Exercise. Copy the result of filtering the entries below for lines that include the string "click".

Task data.
————
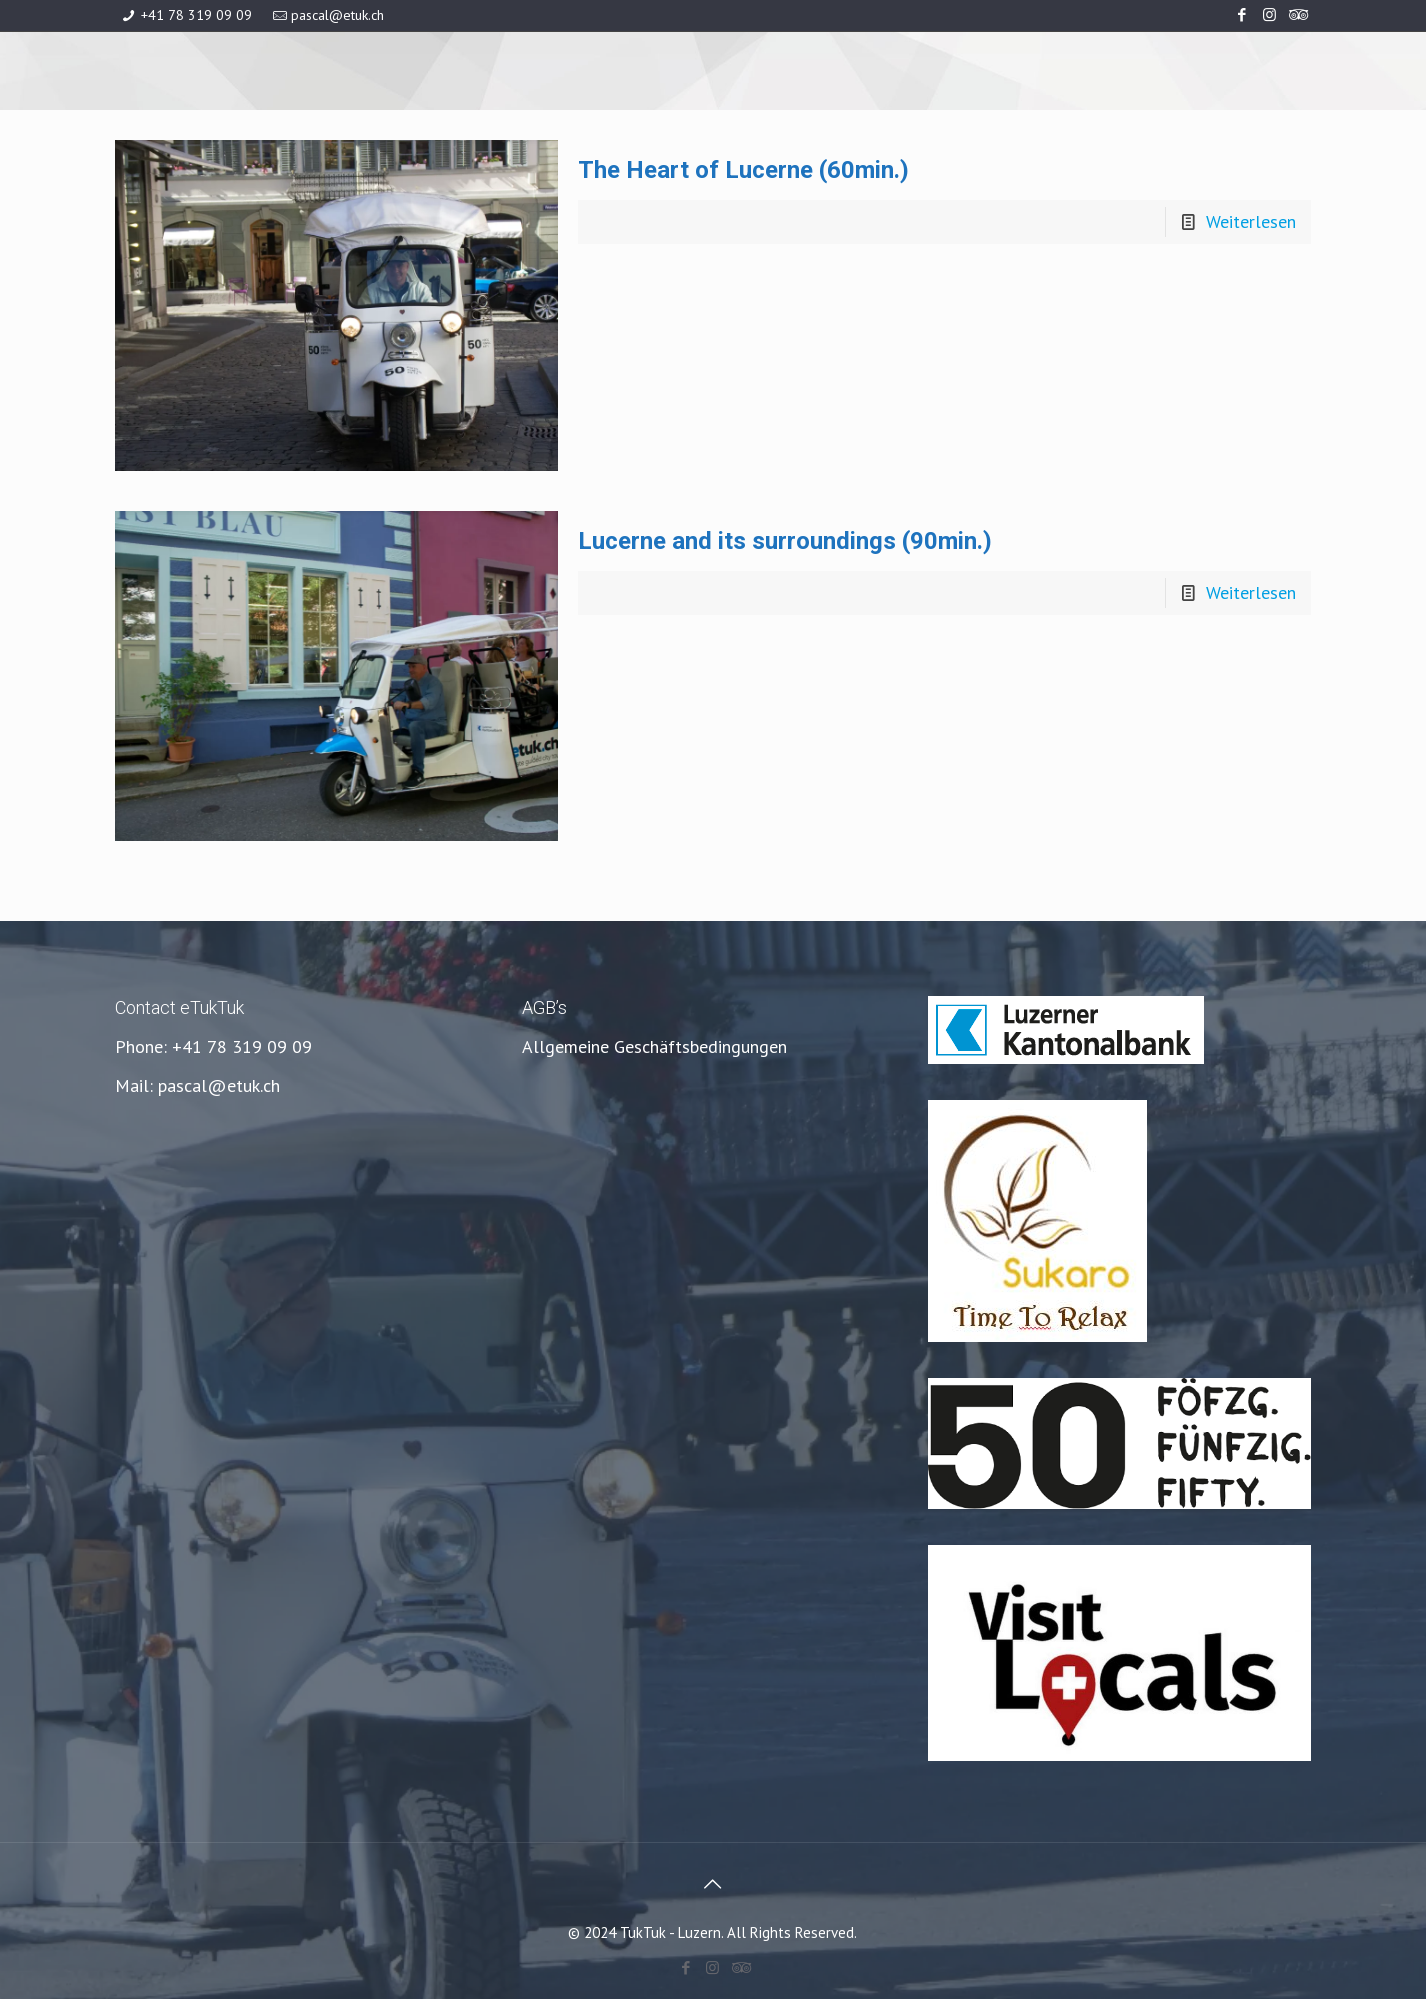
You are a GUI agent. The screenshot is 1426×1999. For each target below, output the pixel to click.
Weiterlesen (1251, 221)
————
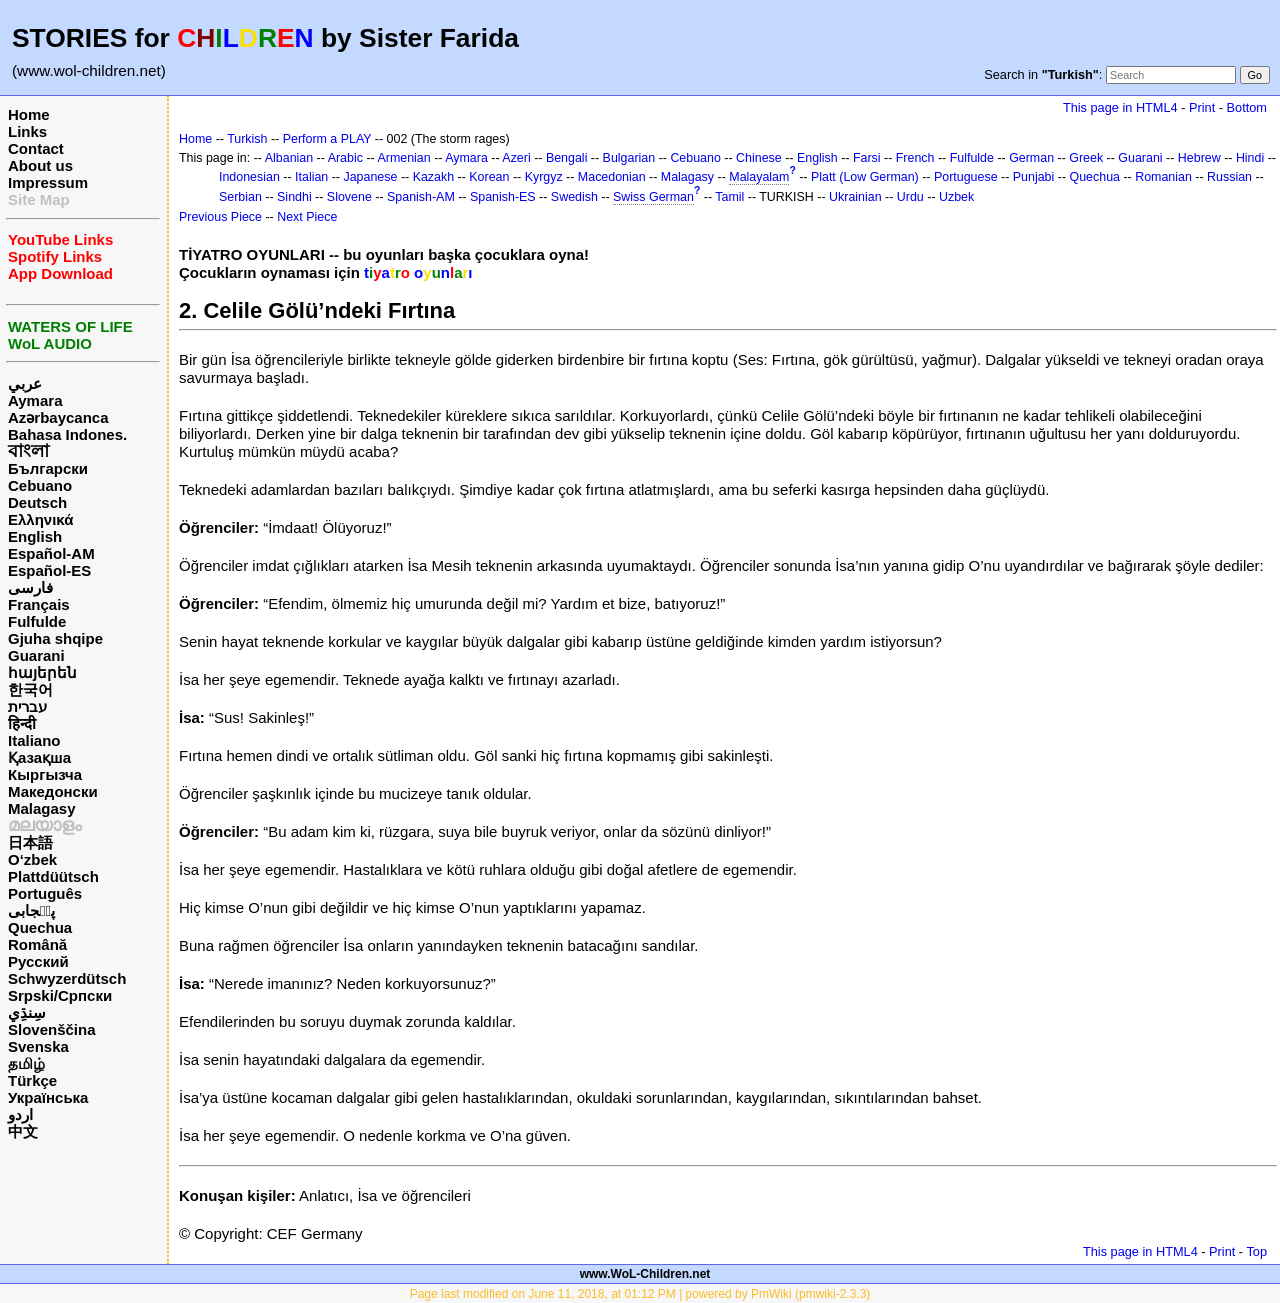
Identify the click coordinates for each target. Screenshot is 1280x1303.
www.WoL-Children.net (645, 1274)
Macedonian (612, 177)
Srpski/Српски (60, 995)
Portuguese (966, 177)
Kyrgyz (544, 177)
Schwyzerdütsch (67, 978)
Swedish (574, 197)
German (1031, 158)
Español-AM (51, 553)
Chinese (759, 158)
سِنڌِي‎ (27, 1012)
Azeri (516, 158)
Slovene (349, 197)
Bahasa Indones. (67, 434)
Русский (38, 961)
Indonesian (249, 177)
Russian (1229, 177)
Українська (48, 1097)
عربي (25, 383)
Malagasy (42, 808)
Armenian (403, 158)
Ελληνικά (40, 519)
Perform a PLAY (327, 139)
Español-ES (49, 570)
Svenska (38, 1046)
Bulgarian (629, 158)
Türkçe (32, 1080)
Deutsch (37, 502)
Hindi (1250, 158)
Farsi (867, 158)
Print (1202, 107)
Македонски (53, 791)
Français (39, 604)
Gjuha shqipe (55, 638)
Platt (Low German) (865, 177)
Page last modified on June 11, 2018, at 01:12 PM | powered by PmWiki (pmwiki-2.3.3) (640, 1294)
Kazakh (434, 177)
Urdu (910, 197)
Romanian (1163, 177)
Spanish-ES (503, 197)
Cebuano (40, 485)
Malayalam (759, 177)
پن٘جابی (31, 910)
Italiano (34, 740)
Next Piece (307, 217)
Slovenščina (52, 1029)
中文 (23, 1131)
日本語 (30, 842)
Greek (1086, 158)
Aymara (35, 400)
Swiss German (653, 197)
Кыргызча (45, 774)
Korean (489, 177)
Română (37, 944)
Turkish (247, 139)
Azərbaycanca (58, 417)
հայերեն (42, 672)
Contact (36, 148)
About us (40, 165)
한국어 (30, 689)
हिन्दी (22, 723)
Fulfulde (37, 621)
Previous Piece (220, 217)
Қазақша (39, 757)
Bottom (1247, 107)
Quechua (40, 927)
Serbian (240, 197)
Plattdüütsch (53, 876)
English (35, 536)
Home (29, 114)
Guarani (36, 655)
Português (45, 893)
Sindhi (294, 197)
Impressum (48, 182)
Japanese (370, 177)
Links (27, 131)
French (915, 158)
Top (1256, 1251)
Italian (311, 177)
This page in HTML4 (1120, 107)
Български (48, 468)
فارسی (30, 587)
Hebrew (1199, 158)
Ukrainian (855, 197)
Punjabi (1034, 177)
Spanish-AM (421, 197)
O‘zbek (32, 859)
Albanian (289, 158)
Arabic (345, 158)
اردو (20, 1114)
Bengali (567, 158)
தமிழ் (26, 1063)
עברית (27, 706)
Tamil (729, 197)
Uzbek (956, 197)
————
Written answer.
You are a GUI agent. The screenshot is 1426×1999. For each target below, output the pixel to click.
Identify the click coordinates for each target. Screenshot is 1280x1303.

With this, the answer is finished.